→ WORK INSTRUCTION
Search the records below for the word "Service". Pull out each line that has it.

· · · · ·

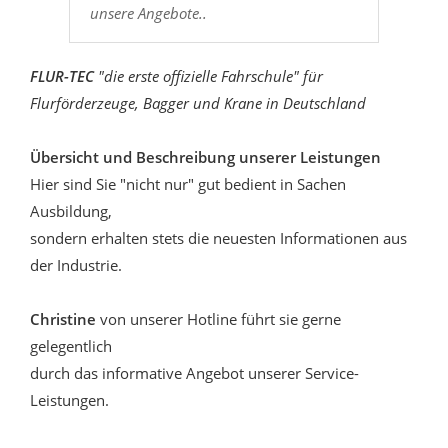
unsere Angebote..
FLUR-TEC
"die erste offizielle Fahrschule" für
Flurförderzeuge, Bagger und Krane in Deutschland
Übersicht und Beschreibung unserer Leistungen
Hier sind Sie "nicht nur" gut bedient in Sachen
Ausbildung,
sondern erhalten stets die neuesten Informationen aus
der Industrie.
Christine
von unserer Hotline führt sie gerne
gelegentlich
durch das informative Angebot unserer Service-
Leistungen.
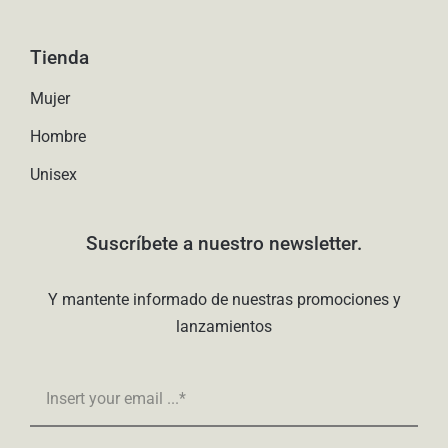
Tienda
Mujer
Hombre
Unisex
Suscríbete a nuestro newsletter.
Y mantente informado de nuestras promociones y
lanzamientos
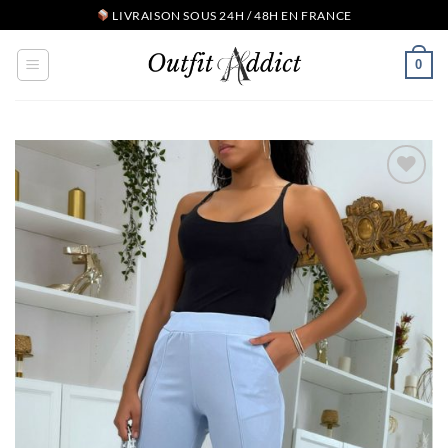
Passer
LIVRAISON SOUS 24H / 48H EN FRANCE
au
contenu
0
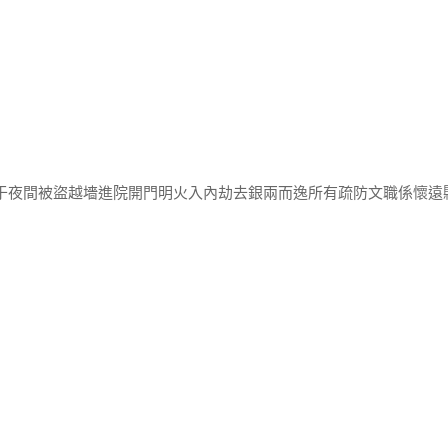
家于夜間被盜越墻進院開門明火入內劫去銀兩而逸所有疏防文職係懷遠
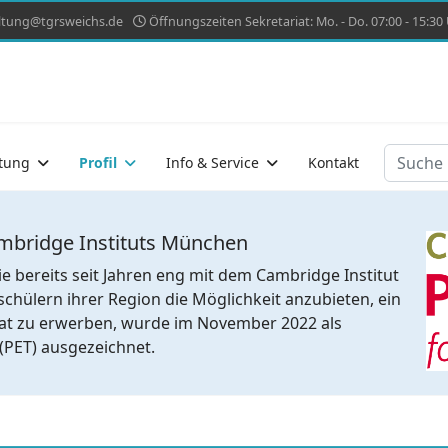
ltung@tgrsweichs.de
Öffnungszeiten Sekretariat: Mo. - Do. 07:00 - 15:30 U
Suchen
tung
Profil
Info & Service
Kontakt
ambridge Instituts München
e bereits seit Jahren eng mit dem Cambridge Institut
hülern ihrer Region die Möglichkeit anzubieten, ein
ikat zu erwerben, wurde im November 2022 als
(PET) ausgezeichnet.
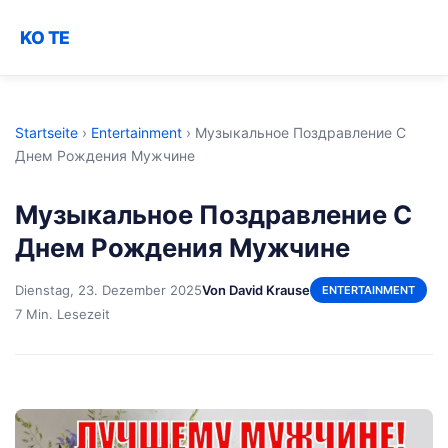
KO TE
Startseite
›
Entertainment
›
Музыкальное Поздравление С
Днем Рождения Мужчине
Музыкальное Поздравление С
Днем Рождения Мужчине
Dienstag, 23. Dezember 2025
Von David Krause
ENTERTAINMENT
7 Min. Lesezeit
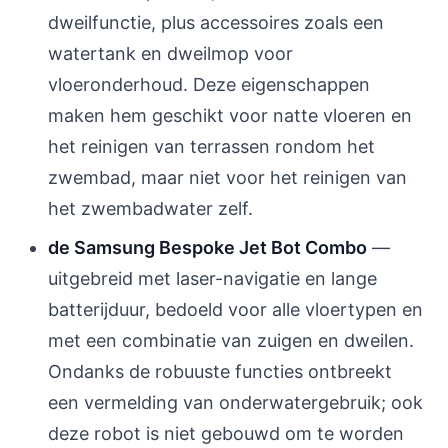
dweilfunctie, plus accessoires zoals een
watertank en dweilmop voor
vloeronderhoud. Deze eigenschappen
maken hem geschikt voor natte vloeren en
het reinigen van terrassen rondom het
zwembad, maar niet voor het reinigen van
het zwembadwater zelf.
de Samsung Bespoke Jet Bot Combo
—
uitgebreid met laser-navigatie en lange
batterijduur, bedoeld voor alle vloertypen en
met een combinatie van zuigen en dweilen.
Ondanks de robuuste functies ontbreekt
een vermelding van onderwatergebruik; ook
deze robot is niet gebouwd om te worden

· · · · ·

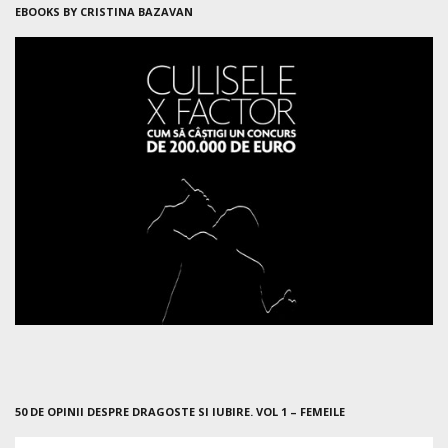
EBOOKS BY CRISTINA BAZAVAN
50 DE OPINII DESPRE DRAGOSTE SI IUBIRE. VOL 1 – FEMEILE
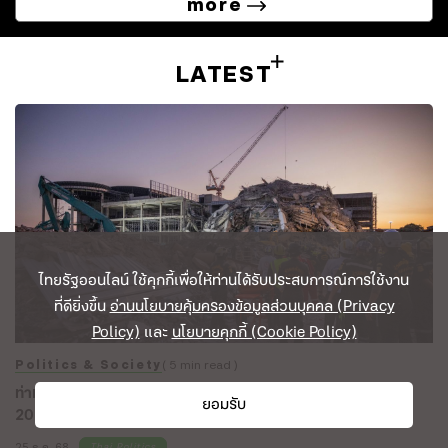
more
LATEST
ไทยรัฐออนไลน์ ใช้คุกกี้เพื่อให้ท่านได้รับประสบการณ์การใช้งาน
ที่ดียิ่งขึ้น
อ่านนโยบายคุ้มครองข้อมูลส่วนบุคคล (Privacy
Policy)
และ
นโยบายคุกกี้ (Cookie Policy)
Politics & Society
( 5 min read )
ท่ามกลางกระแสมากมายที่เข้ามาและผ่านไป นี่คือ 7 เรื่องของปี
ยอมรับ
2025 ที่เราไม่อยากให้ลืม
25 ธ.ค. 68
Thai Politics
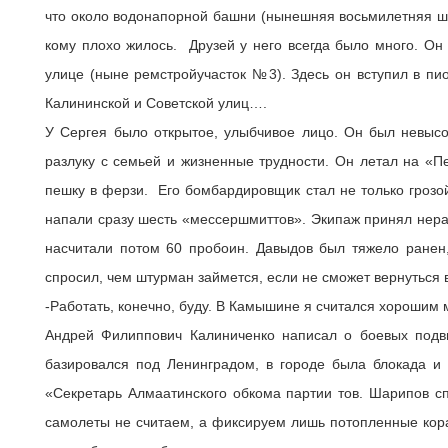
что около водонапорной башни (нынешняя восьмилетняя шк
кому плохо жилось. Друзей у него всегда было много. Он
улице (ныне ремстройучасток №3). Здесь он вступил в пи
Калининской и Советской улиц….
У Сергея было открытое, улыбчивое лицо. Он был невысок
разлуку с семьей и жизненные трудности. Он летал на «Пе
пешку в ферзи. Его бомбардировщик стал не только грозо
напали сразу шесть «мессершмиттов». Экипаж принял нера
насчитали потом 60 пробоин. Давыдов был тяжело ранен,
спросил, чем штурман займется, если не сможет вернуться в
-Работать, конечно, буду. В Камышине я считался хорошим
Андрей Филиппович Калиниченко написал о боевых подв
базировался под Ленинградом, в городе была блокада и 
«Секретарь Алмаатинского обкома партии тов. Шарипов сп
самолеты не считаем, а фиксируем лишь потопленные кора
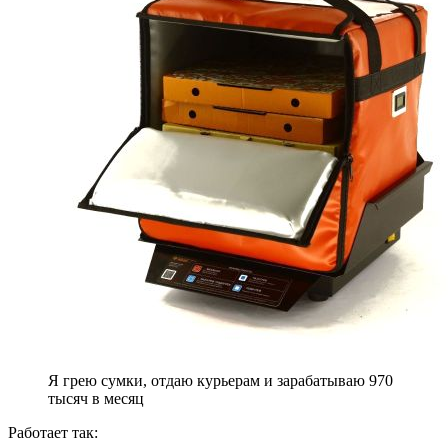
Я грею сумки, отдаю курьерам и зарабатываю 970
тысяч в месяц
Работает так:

· · · · ·

→ OUTPUT OF THE EXERCISE
durch das informative Angebot unserer Service-
Info & Service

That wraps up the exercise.